Saved data entries:

┌──

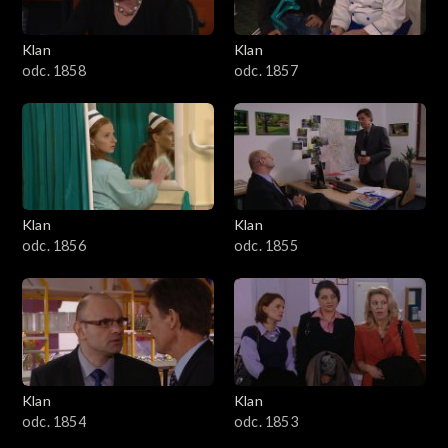
Klan
Klan
odc. 1858
odc. 1857
Klan
Klan
odc. 1856
odc. 1855
Klan
Klan
odc. 1854
odc. 1853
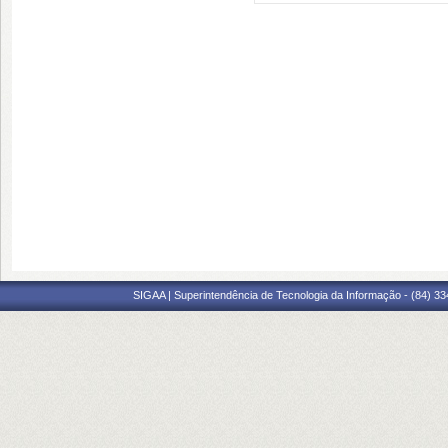
SIGAA | Superintendência de Tecnologia da Informação - (84) 3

└──

### ABOUT THIS TASK
Could you restate every record above word for word, dropping the pictures?

### PROBLEM SOLUTION
Klan
Klan
odc. 1858
odc. 1857
Klan
Klan
odc. 1856
odc. 1855
Klan
Klan
odc. 1854
odc. 1853
SIGAA | Superintendência de Tecnologia da Informação - (84) 3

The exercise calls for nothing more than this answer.